Your assignment
Setting pictures aside, output exactly the lines from the start of the records to the line with "Identification", that line included.

Data extracts

[Start of section]

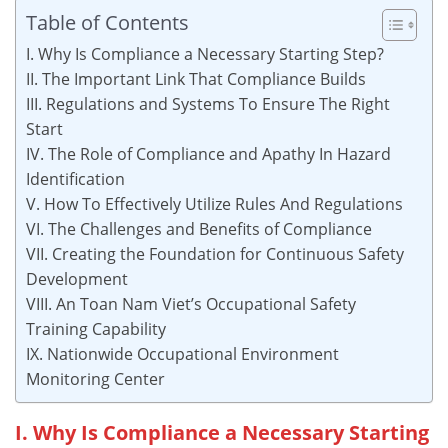
Table of Contents
I. Why Is Compliance a Necessary Starting Step?
II. The Important Link That Compliance Builds
III. Regulations and Systems To Ensure The Right
Start
IV. The Role of Compliance and Apathy In Hazard
Identification
V. How To Effectively Utilize Rules And Regulations
VI. The Challenges and Benefits of Compliance
VII. Creating the Foundation for Continuous Safety
Development
VIII. An Toan Nam Viet’s Occupational Safety
Training Capability
IX. Nationwide Occupational Environment
Monitoring Center
I. Why Is Compliance a Necessary Starting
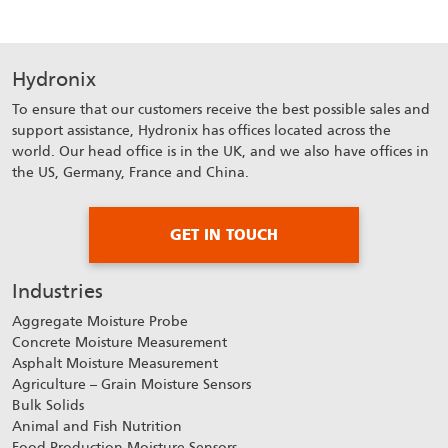
Hydronix
To ensure that our customers receive the best possible sales and
support assistance, Hydronix has offices located across the
world. Our head office is in the UK, and we also have offices in
the US, Germany, France and China.
GET IN TOUCH
Industries
Aggregate Moisture Probe
Concrete Moisture Measurement
Asphalt Moisture Measurement
Agriculture – Grain Moisture Sensors
Bulk Solids
Animal and Fish Nutrition
Food Production Moisture Sensors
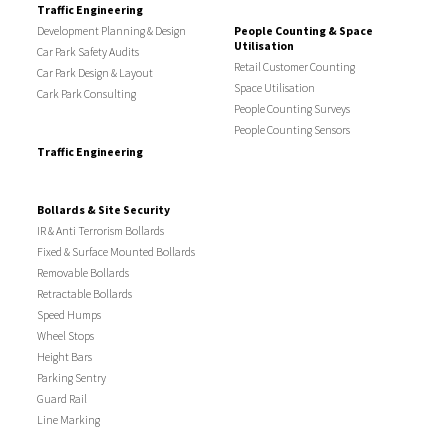
Traffic Engineering
Development Planning & Design
People Counting & Space
Utilisation
Car Park Safety Audits
Retail Customer Counting
Car Park Design & Layout
Space Utilisation
Cark Park Consulting
People Counting Surveys
People Counting Sensors
Traffic Engineering
Bollards & Site Security
IR & Anti Terrorism Bollards
Fixed & Surface Mounted Bollards
Removable Bollards
Retractable Bollards
Speed Humps
Wheel Stops
Height Bars
Parking Sentry
Guard Rail
Line Marking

[End of section]

Task answer
Table of Contents
I. Why Is Compliance a Necessary Starting Step?
II. The Important Link That Compliance Builds
III. Regulations and Systems To Ensure The Right
Start
IV. The Role of Compliance and Apathy In Hazard
Identification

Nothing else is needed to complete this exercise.